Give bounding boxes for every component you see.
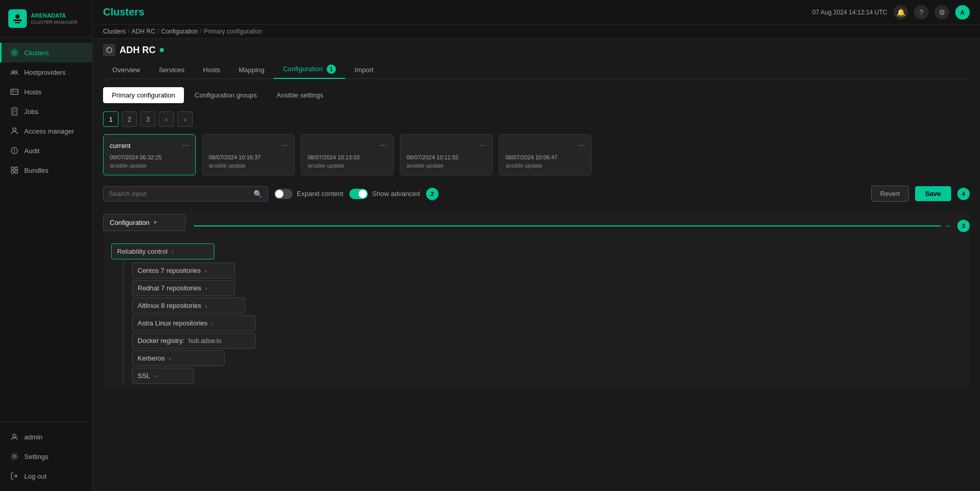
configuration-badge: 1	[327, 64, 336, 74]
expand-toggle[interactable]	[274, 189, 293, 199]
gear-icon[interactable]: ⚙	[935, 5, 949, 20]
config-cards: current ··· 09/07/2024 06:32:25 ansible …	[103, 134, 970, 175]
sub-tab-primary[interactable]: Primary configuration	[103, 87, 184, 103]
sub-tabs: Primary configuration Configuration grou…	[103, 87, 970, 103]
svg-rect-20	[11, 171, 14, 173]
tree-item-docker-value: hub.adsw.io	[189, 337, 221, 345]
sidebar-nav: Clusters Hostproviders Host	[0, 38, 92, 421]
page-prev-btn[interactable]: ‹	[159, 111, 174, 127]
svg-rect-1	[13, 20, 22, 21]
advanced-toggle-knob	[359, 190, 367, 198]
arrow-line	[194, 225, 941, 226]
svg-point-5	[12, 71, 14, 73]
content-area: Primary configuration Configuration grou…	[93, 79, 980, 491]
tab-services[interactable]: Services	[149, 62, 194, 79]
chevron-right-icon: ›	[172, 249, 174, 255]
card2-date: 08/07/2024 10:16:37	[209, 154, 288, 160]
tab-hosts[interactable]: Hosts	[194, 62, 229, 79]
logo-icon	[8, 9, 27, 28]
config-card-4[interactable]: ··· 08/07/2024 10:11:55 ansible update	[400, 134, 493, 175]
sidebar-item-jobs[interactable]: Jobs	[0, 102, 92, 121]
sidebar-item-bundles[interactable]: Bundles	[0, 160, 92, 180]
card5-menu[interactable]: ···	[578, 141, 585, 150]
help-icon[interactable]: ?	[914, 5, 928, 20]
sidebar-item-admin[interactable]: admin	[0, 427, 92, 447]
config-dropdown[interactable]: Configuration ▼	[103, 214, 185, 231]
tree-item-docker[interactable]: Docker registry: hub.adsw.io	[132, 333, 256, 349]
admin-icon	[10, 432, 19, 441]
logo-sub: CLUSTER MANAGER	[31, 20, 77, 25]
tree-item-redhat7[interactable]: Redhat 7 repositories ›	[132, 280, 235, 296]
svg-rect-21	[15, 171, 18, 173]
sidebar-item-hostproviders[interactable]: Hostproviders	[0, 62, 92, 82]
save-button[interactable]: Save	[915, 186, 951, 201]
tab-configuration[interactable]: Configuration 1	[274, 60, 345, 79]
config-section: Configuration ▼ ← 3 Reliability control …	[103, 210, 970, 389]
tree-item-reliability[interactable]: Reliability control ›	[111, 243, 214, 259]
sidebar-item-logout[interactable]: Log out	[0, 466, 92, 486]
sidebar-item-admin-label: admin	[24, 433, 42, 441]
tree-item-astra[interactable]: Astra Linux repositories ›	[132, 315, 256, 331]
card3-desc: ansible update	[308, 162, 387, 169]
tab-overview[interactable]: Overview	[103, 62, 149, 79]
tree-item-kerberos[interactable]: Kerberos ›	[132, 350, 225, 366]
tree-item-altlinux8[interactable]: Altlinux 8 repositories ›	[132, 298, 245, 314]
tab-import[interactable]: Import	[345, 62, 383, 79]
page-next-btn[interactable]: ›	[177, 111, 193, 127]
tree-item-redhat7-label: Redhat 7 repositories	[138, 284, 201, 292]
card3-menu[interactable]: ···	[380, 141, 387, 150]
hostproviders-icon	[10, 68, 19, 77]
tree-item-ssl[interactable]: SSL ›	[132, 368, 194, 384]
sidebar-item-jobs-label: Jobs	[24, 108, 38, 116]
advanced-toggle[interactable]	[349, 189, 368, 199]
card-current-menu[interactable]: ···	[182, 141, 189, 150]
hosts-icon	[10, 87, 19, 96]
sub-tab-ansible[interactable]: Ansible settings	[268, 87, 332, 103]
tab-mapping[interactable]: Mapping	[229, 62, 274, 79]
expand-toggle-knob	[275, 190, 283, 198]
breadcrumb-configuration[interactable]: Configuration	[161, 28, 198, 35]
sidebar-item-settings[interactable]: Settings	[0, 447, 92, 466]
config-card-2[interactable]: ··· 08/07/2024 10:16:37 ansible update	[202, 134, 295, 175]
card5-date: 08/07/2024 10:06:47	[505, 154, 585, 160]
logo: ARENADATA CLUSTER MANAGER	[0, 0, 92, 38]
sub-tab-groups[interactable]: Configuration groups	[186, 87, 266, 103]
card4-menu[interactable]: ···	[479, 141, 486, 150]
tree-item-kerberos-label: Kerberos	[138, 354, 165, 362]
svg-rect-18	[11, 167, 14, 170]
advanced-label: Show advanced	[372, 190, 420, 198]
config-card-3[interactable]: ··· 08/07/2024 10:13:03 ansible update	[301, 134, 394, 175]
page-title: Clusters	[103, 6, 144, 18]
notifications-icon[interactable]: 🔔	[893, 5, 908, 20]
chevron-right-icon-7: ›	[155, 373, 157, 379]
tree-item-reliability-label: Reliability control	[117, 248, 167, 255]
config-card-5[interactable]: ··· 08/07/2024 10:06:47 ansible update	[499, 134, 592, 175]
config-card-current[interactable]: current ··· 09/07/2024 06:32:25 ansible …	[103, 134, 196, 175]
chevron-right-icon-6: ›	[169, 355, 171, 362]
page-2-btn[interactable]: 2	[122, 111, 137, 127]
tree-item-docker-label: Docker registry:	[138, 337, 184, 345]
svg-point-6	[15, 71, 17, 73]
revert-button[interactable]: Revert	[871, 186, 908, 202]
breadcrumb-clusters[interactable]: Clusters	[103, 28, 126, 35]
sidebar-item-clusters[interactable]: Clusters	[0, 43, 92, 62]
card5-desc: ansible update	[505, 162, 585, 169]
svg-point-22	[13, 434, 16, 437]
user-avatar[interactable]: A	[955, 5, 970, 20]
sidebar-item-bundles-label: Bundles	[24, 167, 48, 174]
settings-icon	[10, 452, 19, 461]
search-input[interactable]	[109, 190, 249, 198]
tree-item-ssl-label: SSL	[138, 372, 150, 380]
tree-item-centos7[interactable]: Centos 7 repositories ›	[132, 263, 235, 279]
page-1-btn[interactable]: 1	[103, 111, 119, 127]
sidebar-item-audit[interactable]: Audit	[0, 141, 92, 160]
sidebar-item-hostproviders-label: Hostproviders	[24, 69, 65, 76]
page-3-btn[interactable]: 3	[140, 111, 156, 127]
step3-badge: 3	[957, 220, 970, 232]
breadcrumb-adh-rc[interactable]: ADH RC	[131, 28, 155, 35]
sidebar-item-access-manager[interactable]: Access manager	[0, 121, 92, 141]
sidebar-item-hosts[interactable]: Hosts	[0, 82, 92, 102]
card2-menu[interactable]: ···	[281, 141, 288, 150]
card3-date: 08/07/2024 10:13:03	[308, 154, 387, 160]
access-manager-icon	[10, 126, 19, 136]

--

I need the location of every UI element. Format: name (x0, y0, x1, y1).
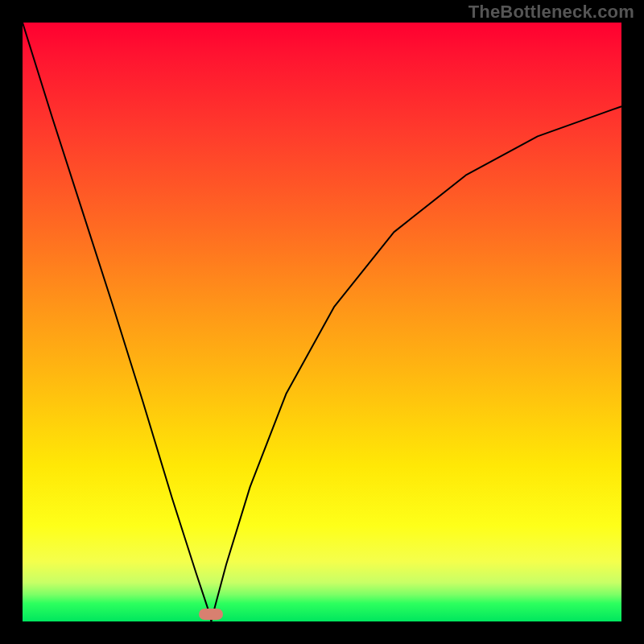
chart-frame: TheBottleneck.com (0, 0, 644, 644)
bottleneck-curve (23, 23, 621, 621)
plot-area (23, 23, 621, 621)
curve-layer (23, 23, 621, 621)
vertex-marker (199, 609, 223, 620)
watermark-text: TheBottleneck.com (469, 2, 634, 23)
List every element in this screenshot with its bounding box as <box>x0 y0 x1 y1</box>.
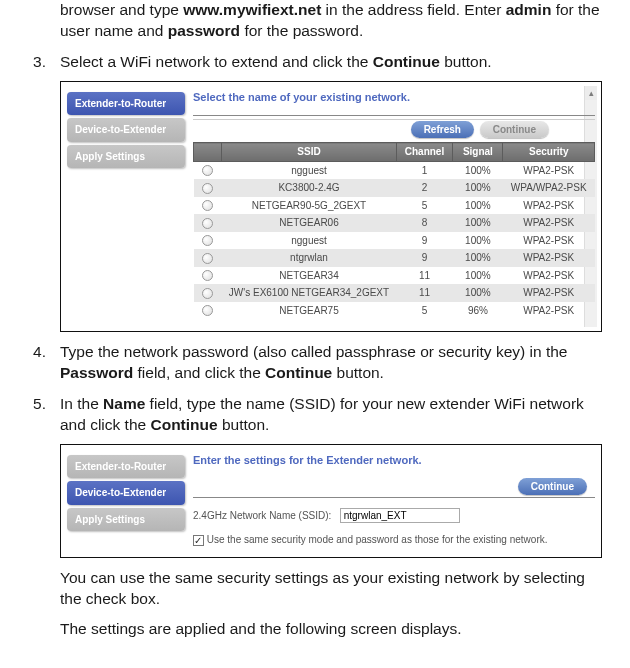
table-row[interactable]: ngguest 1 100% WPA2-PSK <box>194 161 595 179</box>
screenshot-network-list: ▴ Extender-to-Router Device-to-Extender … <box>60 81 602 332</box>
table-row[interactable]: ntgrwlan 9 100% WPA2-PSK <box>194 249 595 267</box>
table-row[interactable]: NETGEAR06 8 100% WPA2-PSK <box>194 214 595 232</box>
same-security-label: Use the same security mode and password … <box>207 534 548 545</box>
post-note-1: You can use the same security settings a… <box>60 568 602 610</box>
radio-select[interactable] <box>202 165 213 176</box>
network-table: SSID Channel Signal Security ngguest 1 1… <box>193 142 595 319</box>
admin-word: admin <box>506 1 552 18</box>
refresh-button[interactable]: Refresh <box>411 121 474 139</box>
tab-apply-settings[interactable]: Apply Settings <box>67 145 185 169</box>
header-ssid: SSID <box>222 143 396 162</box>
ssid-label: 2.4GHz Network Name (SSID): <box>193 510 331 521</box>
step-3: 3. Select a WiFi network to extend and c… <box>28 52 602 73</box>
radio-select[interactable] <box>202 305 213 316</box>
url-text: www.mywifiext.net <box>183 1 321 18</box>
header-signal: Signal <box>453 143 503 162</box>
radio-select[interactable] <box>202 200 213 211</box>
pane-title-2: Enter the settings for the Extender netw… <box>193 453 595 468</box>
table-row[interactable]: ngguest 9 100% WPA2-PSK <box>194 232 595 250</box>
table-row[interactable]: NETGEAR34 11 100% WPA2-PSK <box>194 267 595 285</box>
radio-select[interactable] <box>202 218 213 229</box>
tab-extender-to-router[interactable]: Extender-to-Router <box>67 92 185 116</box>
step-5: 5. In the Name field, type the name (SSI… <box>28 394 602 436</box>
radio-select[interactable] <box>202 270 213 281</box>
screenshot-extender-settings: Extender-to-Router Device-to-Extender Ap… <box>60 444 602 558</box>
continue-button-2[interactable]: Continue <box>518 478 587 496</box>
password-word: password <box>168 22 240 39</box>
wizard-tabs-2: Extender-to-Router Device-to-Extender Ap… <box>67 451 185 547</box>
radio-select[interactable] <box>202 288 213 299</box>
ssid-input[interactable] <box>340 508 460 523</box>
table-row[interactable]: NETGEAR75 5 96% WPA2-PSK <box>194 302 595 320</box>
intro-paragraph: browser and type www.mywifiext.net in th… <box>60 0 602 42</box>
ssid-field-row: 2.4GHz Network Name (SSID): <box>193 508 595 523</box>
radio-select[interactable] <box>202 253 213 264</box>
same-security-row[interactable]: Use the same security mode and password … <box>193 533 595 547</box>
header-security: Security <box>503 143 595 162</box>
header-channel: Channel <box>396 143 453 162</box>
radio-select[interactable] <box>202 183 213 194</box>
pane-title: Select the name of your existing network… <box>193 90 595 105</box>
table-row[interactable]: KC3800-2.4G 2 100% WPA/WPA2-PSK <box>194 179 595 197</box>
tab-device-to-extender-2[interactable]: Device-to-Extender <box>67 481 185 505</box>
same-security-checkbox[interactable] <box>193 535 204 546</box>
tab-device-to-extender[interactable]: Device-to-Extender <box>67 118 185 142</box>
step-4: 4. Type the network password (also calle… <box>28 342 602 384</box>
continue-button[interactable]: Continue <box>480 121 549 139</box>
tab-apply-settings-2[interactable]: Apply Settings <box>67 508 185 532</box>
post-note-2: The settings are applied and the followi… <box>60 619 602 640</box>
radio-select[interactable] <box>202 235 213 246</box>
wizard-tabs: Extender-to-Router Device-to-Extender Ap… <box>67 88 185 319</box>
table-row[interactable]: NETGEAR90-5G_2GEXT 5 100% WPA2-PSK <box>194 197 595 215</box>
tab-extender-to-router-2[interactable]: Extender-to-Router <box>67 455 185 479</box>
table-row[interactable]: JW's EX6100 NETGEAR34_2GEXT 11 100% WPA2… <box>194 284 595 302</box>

▸ **Directions for this task**: If a line in the records above holds the string "Primary", copy it.

▸ **Response below**:
sub-tab-primary[interactable]: Primary configuration	[103, 87, 184, 103]
sub-tabs: Primary configuration Configuration grou…	[103, 87, 970, 103]
content-area: Primary configuration Configuration grou…	[93, 79, 980, 491]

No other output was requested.